Lincoln's use of the black suffrage issue against Douglas illustrates the limits of his views on African-Americans. While he condemned slavery, Lincoln was, at this point in his career, unwilling to advocate black suffrage, and indeed, not shy about using the issue in anti-black Illinois. Lincoln stumped tirelessly for the Harrison-Tyler ticket, and although the Whigs failed to carry Illinois, they won the presidency and Lincoln enhanced his political reputation.

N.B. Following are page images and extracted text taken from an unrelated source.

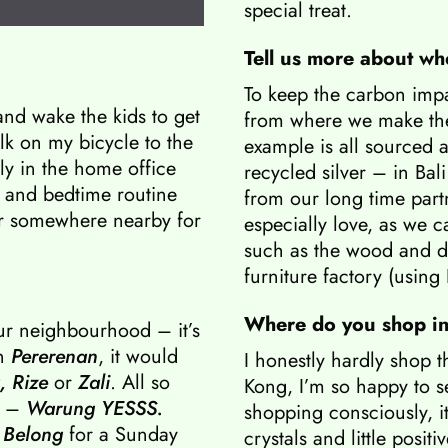
special treat.
Tell us more about wh
To keep the carbon impac
and wake the kids to get
from where we make the
lk on my bicycle to the
example is all sourced
ly in the home office
recycled silver – in Bali
 and bedtime routine
from our long time par
or somewhere nearby for
especially love, as we ca
such as the wood and d
furniture factory (using
Where do you shop i
ur neighbourhood – it’s
in
Pererenan
, it would
I honestly hardly shop 
,
Rize
or
Zali
. All so
Kong, I’m so happy to 
e –
Warung YESSS
.
shopping consciously, it
 Belong
for a Sunday
crystals and little posit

Lincoln married Mary Todd on November 4, 1842, after a rather tempestuous courtship that included an unpleasant break-up. Raised in Lexington, Kentucky, Mary came to live with her sister Elizabeth in Springfield in 1839, gaining instant admission into the prominent social circle around her brother-in-law, Ninian W. Edwards, son of an Illinois governor. Soon she met Lincoln and their rocky courtship followed. While the marriage is often characterized as stormy, it had a calming effect on Lincoln. He had suffered debilitating mood swings, periods of depression that left him incapable of work and desperate for relief. "Things I can not account for, have conspired and have gotten my spirits so low, that I feel that I would rather be any place in the world, than here," Lincoln wrote from Vandalia during one legislative session.

Marriage alleviated the worst manifestations of depression in Lincoln's behavior, but he remained subject to bouts of melancholia throughout his life. His law partner William H. Herndon described Lincoln as "a sad-looking man; his melancholy dripped from him as he walked.... The perpetual look of sadness was his most prominent feature."